If your kids crave information but are tired of wading through dull texts, here are five fact books from DK Publishing that will change the way they look at nonfiction.
How to Be a Genius: Your Brain and How to Train It, explores the wonders of the brain, from how it gathers data to how it reads emotions and grows, with puzzles, experiments and illusions to trick the brain, test memory and boost creativity.
109 Forgotten American Heroes spotlights heroes (and a few villains) many kids never learn about, from the high-climbing ear cleaners of the Lincoln Memorial to the inventor of the yellow smiley face to a Massachusetts nurse who almost started the American Revolution.
Open Me Up: Everything You Need to Know About the Human Body details all that it means to be human -- including how cells divide to make bodies grow, how bodies stay warm when it's cold, what happens in the brain during sleep and which joints allow heads to turn.
The Greatest Intergalactic Guide to Space Ever follows the Brainwaves, tiny Smurf-like characters, in outer space as they learn about stars, black holes, nebulae and more. On one page, kids see them steering bumper cars to rotate planets around the sun and on another they get stuck in a soup of particles after the Big Bang.
Ask Me Anything: Every Fact You Ever Wanted to Know answers almost any question kids could ask and many they probably never thought of asking, including: Will the sun shine forever? Why don't haircuts hurt? Why do bones remain for centuries after a person dies? and my favorite: Can a car run on chocolate?
Each book is packed with facts, but doesn't require pages of reading.
What's more, none looks like the stereotypical reference book, in which the layout is predictable and is designed for retrieving information more than settling in for a long read.
With a standard encyclopedia, kids tend to look up something, then close the book, but with these compendiums, there's so much to catch their eye that they want to hang out and explore.
In Open Me Up, even the content pages are fun to look at, with break-out boxes of titles and pages pointing to relevant body parts on a human body diagram.
Authors lead kids into a subject with bold headings, then deliver snappy text and fun angles to keep them interested.
A spread in Open Me Up titled, "Dental Kit," shows foods moving on a conveyor belt into a metal grinding machine with teeth. The teeth are cataloged as tearers, choppers, crushers and so on, as they prepare food for swallowing.
Many of the books also have games and quizzes spread throughout or make kids feel a part of the subject matter in other ways.
In The Greatest Intergalactic Guide to Space Ever, readers experience outer space through the antics of the cartoon Brainwaves, who go everywhere kids can't go but perhaps wish they could.
Brainwaves zoom through space on flying bicycles, surfboards, even a motorized toilet; climb aboard a planetary merry-go-round; and vacation on Mars. There they bungee jump off canyons, ride a cable car to view two moons and attempt a game of fetch with a Mars rover.
In Ask Me Anything, authors connect readers to the subject through a fun feature titled, "What about me?"
In a spread about space flight, kids learn they could book a seat on a spacecraft for $200,000 and in a section on gravity, they discover their sneeze exerts g-forces similar to those felt by astronauts during a space shuttle launch.
Facts are given without long lead-ins or elaborations, and introductions are either spare or nonexistent.
The books are the antithesis of the dull text book and authors aren't afraid to poke fun at the traditional format.

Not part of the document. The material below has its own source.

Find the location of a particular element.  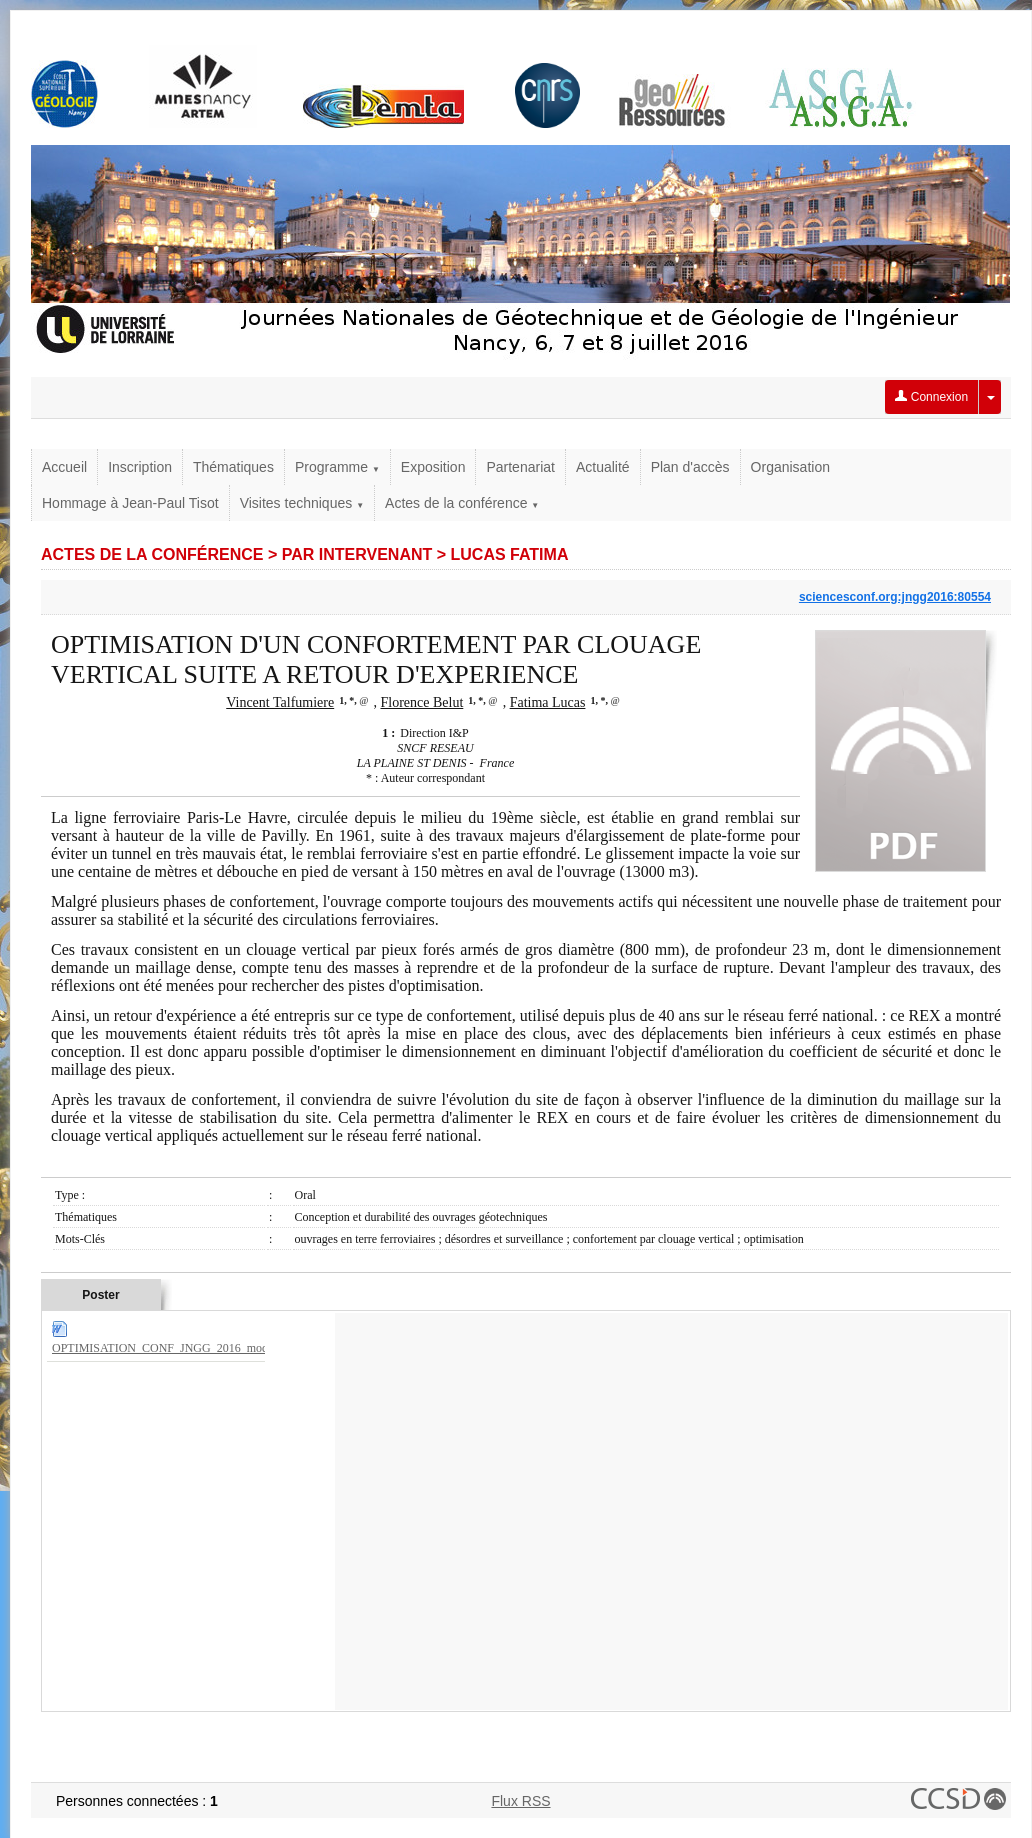

Exposition is located at coordinates (433, 467).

In 109 Forgotten American Heroes, a warning label is posted in bright red above the introduction, "This section is intended only for readers interested in reading a long, laborious, actual introduction." Then when the actual foreword begins, the authors exclaim to the readers, "Still! You're still here!"
Information, whether it's silly or serious, is explored in ways that kids can relate to, with quirky references, imaginative tie-ins to their experiences and eye-catching graphics.
Open Me Up shows pathways of blood as streets on a map, body tissue samples as slices of cake and organs of the digestive system as a colorful series of skinny balloons, while How to Be a Genius depicts the brain as a building under construction with workers adding to the scaffolding.
Sometimes well-known images are repackaged in a hip way or the subject matter is adapted to famous paintings and pop art. Portraits might be pixelated or shown in multiple frames against bright colors like Andy Warhol's silkscreen images of celebrities.
Some spreads look like advertising campaigns. Others resemble old circus posters or political pamphlets, or feature caricatures, blueprints or game boards. A spread on Mary Todd Lincoln's superstitions in 109 Forgotten American Heroes looks like a Ouija board.
And there's usually something to laugh about.
In 109 Forgotten American Heroes, cartoon characters gorge on giant french fries as kids read about a salesman who introduced the idea of jumbo portions to fast food chains.
Later, kids read an end note (literally after the index and credits) thanking all of the "heroic" trees that were sacrificed to make the book.
Sacrificed perhaps, but definitely not wasted.